### TASK ITEM
Pictures aside, copy exactly the lines running from the one with "Mes Coordonnées" to the end of the records.

Page images and extracted text:
• • • •

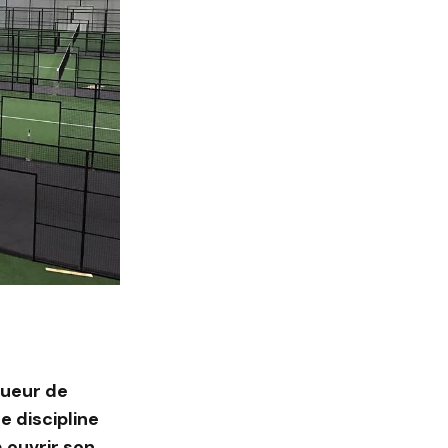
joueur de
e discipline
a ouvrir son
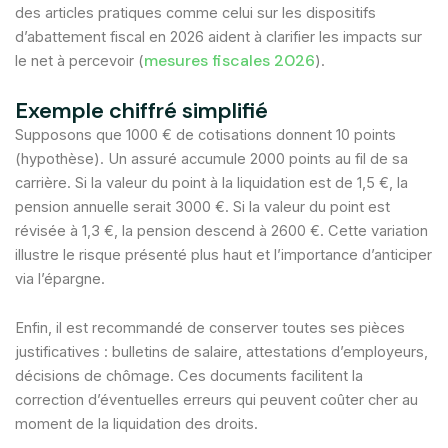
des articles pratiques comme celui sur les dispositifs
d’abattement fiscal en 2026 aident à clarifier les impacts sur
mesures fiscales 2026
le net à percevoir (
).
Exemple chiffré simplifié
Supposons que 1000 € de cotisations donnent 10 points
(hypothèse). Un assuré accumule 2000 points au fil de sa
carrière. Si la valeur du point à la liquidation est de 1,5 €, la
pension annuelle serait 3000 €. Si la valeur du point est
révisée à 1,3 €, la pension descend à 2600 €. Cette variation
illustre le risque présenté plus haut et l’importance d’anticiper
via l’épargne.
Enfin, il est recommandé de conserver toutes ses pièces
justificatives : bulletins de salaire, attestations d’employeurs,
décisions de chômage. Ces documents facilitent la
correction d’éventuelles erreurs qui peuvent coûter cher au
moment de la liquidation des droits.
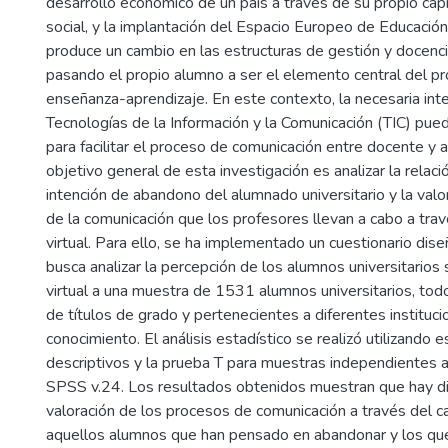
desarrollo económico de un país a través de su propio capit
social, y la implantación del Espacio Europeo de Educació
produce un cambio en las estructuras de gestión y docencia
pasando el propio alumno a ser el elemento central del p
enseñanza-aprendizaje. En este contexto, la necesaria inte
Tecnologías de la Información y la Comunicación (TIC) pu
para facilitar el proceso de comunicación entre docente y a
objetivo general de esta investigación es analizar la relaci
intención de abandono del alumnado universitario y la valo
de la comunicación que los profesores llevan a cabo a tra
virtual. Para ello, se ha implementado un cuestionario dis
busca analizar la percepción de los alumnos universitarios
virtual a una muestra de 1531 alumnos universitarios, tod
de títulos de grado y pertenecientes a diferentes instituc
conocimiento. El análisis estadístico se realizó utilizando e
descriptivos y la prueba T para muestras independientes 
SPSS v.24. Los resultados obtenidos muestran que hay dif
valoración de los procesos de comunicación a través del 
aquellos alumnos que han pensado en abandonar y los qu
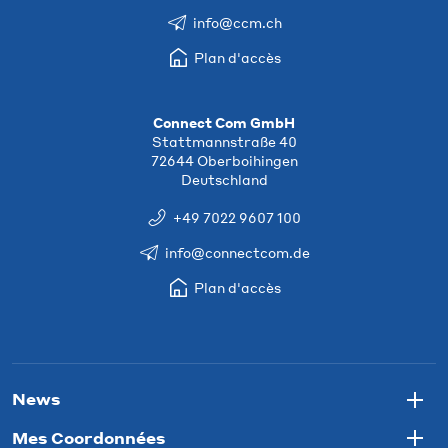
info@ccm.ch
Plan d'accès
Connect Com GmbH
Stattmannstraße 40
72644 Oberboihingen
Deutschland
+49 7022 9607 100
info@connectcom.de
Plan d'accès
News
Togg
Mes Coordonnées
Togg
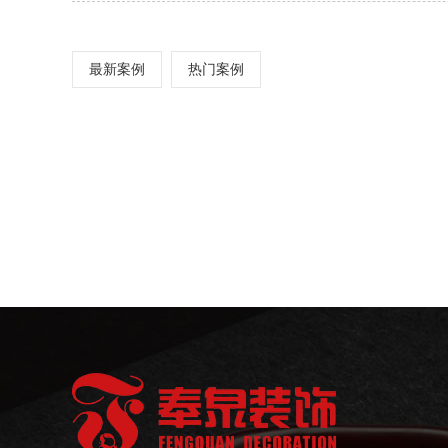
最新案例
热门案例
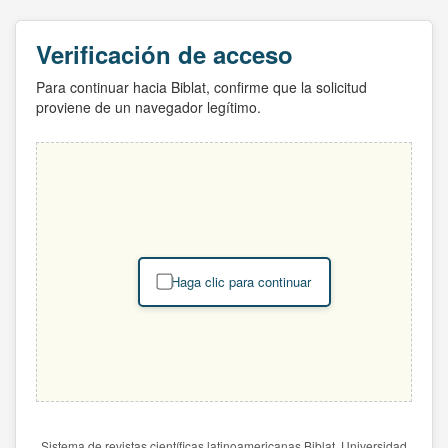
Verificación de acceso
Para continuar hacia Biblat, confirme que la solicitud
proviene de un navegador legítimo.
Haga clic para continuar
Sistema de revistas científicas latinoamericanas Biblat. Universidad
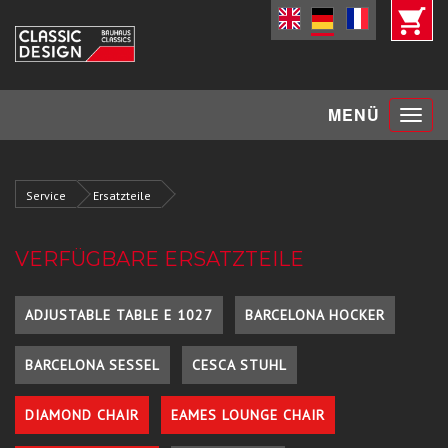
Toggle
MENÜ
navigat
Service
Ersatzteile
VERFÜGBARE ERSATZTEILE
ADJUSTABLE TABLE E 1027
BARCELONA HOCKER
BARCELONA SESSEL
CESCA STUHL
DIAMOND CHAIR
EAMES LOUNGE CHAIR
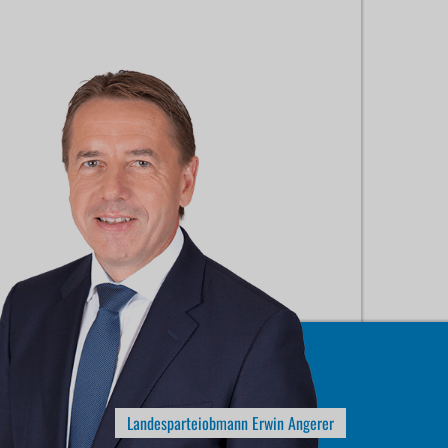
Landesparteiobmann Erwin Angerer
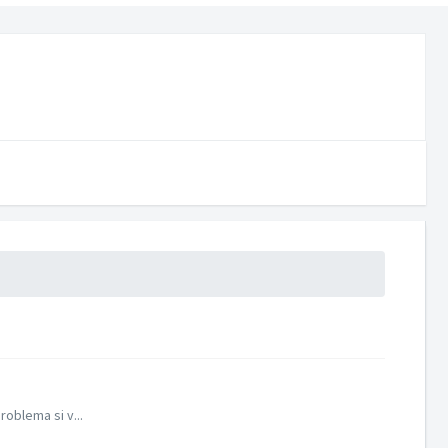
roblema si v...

• • • •

### ANSWER BOX
Mes Coordonnées
Togg
最新案例
热门案例
Verificación de acceso
Para continuar hacia Biblat, confirme que la solicitud
proviene de un navegador legítimo.
Haga clic para continuar
Sistema de revistas científicas latinoamericanas Biblat. Universidad
Toggle
MENÜ
navigat
Service
Ersatzteile
VERFÜGBARE ERSATZTEILE
ADJUSTABLE TABLE E 1027
BARCELONA HOCKER
BARCELONA SESSEL
CESCA STUHL
DIAMOND CHAIR
EAMES LOUNGE CHAIR
Landesparteiobmann Erwin Angerer
roblema si v...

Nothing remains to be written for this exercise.